As for TMC Life, it's probably a good business model but the only thing that makes it more viable than Stemlife is that the prices hasn't gone up yet. A month back, the shares started moving upwards but rumours were abound that it was being pushed up by syndicates so there's no fundamentals on the price increase. Also, major shareholders were selling out unlike Stemlife. That being said, Quek Leng Chan did buy into it last year.
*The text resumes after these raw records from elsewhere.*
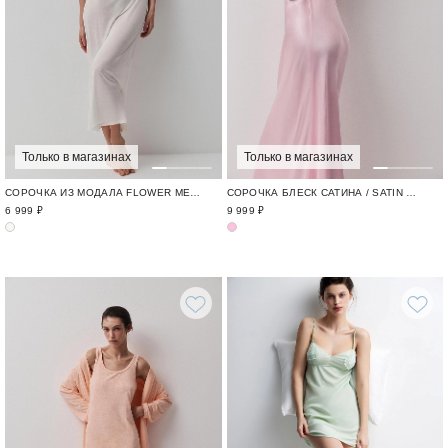
Только в магазинах
Только в магазинах
СОРОЧКА ИЗ МОДАЛА FLOWER MELODY / ОДЕЖДА ИЗ МОДАЛА И КРУЖЕВА
СОРОЧКА БЛЕСК САТИНА / SATIN MUSE
6 999 ₽
9 999 ₽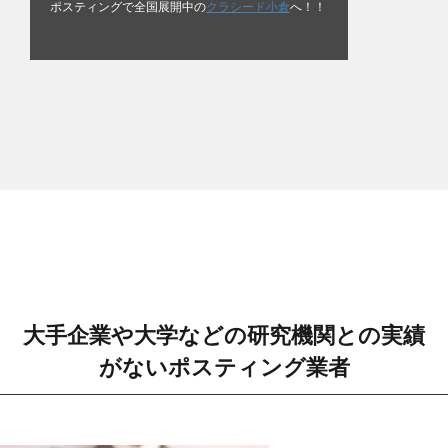
ポスティングで全国展開中の
クラシード小倉
へ！！
大手企業や大学などの研究機関との実績
がないポスティング業者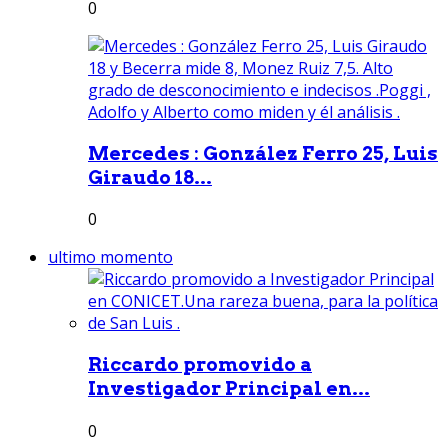
0
Mercedes : González Ferro 25, Luis
Giraudo 18...
0
ultimo momento
Riccardo promovido a
Investigador Principal en...
0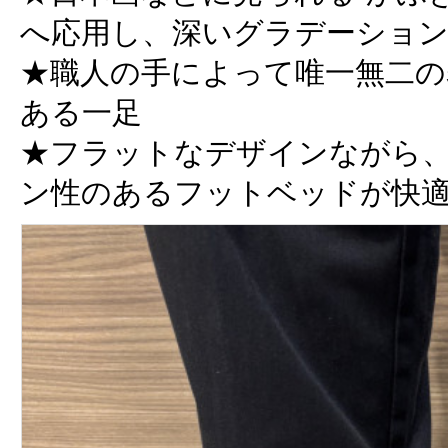
へ応用し、深いグラデーショ
★職人の手によって唯一無二の
ある一足
★フラットなデザインながら
ン性のあるフットベッドが快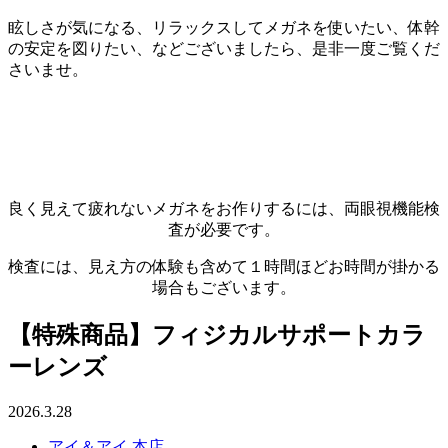
眩しさが気になる、リラックスしてメガネを使いたい、体幹
の安定を図りたい、などございましたら、是非一度ご覧くだ
さいませ。
良く見えて疲れないメガネをお作りするには、両眼視機能検
査が必要です。
検査には、見え方の体験も含めて１時間ほどお時間が掛かる
場合もございます。
【特殊商品】フィジカルサポートカラ
ーレンズ
2026.3.28
アイ＆アイ 本店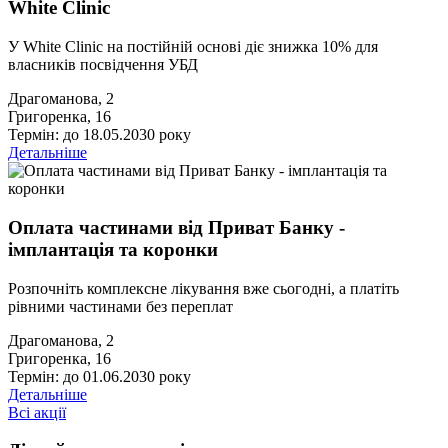
White Clinic
У White Clinic на постійній основі діє знижка 10% для
власників посвідчення УБД
Драгоманова, 2
Григоренка, 16
Термін: до 18.05.2030 року
Детальніше
Оплата частинами від Приват Банку -
імплантація та коронки
Розпочніть комплексне лікування вже сьогодні, а платіть
рівними частинами без переплат
Драгоманова, 2
Григоренка, 16
Термін: до 01.06.2030 року
Детальніше
Всі акції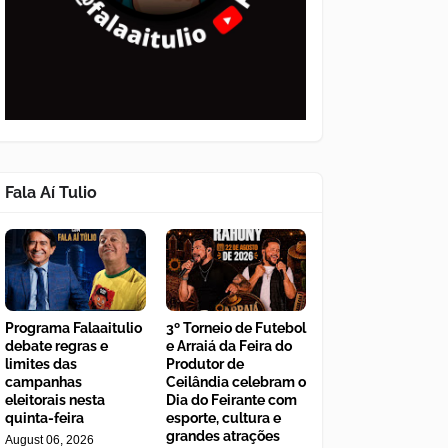
Fala Aí Tulio
Programa Falaaitulio
3º Torneio de Futebol
debate regras e
e Arraiá da Feira do
limites das
Produtor de
campanhas
Ceilândia celebram o
eleitorais nesta
Dia do Feirante com
quinta-feira
esporte, cultura e
grandes atrações
August 06, 2026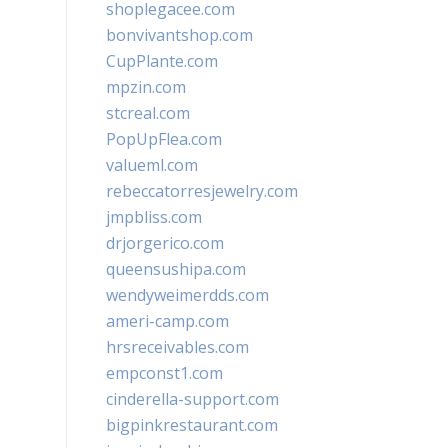
shoplegacee.com
bonvivantshop.com
CupPlante.com
mpzin.com
stcreal.com
PopUpFlea.com
valueml.com
rebeccatorresjewelry.com
jmpbliss.com
drjorgerico.com
queensushipa.com
wendyweimerdds.com
ameri-camp.com
hrsreceivables.com
empconst1.com
cinderella-support.com
bigpinkrestaurant.com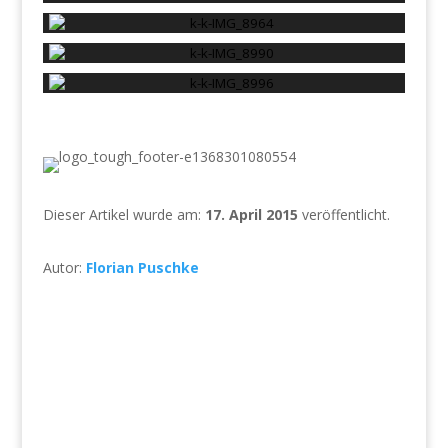
Dieser Artikel wurde am:
17. April 2015
veröffentlicht.
Autor:
Florian Puschke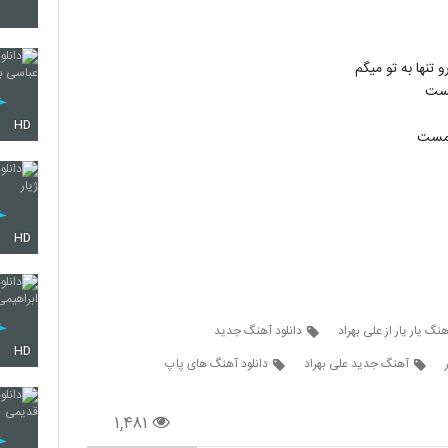
67
 تنها به تو میگم
مست
68
HD
ت مست
69
HD
70
هنگ یار یار از علی بهراد
دانلود آهنگ جدید
HD
71
آهنگ جدید علی بهراد
دانلود آهنگ های پاپ
۱,۴۸۱
72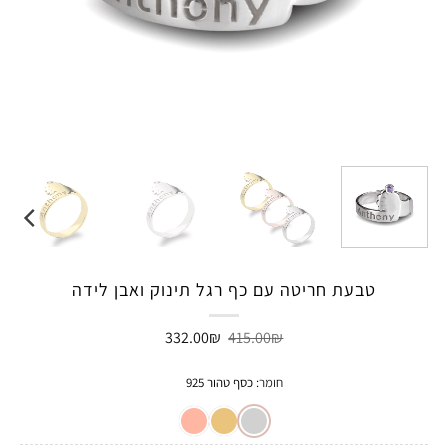
טבעת חריטה עם כף רגל תינוק ואבן לידה
המחיר
המחיר
332.00
₪
415.00
₪
המקורי
הנוכחי
היה:
הוא:
332.00₪.
415.00₪.
חומר
:
כסף טהור 925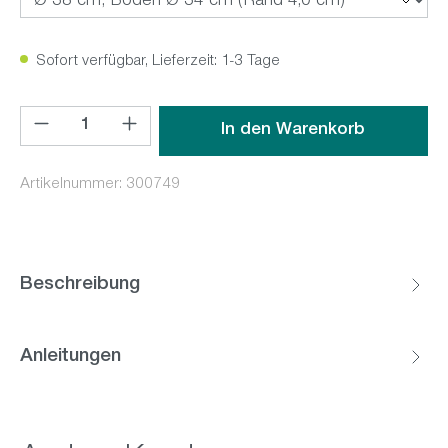
Sofort verfügbar, Lieferzeit: 1-3 Tage
Produkt Anzahl: Gib den gewünschten Wert ein oder benutz
In den Warenkorb
Artikelnummer:
300749
Beschreibung
Anleitungen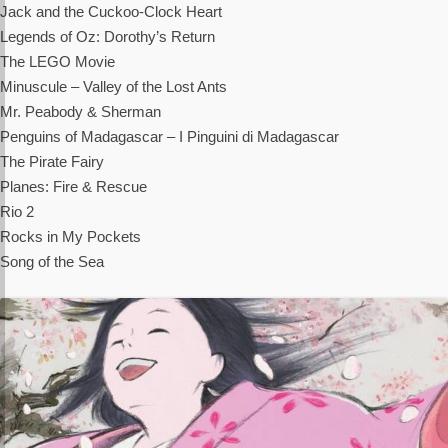
Jack and the Cuckoo-Clock Heart
Legends of Oz: Dorothy’s Return
The LEGO Movie
Minuscule – Valley of the Lost Ants
Mr. Peabody & Sherman
Penguins of Madagascar – I Pinguini di Madagascar
The Pirate Fairy
Planes: Fire & Rescue
Rio 2
Rocks in My Pockets
Song of the Sea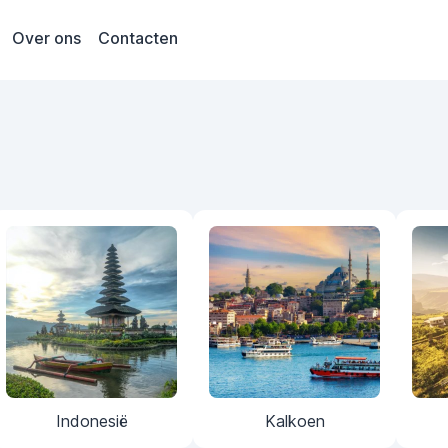
Over ons
Contacten
Indonesië
Kalkoen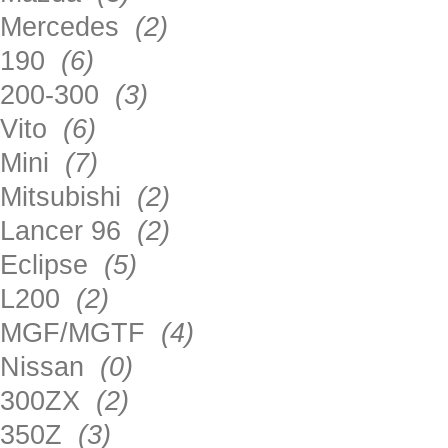
Mercedes
(2)
190
(6)
200-300
(3)
Vito
(6)
Mini
(7)
Mitsubishi
(2)
Lancer 96
(2)
Eclipse
(5)
L200
(2)
MGF/MGTF
(4)
Nissan
(0)
300ZX
(2)
350Z
(3)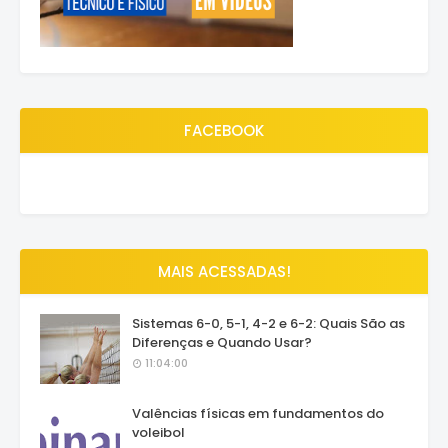
FACEBOOK
MAIS ACESSADAS!
Sistemas 6-0, 5-1, 4-2 e 6-2: Quais São as
Diferenças e Quando Usar?
11:04:00
Valências físicas em fundamentos do
voleibol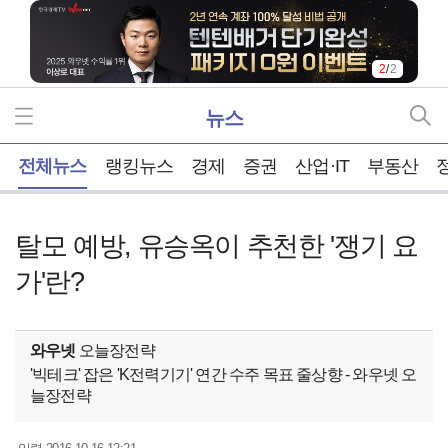
2
/
2
뉴스
홈
전체뉴스
랭킹뉴스
경제
증권
산업·IT
부동산
탈모 예방, 유승옥이 추천한 '쟁기 요
가'란?
와우넷
오늘장전략
'빅테크' 잡은 'K전력기기' 연간 수주 목표 줄상향 - 와우넷 오
늘장전략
I had both shares, but I have since sold TMCLife when it went up. I don't believe in Stemlife's high valuation but I have always regretted selling so I keep buying it back. I managed to subscribe at IPO, then been buying and selling it since. It's been steadily increasing. I can't bring myself to sell it anymore since my last purchase at RM 2.80. :)
TOTOMASTER said…
care to comment on eksons & natbio? looks good from my point of view... :)
mama said…
To me both TMC and Stem life are both unethical. The former promotes sex selection through PGD and the latter processes animal stem cells in their lab and openly admit having stock piles of highly contagious Hepatitis B. It is also known that TMC is selling out unused embryos (ie. fertilised eggs) for those desperate patients. If business is all about profit and being unethical I think we should not support such enterprises in the country.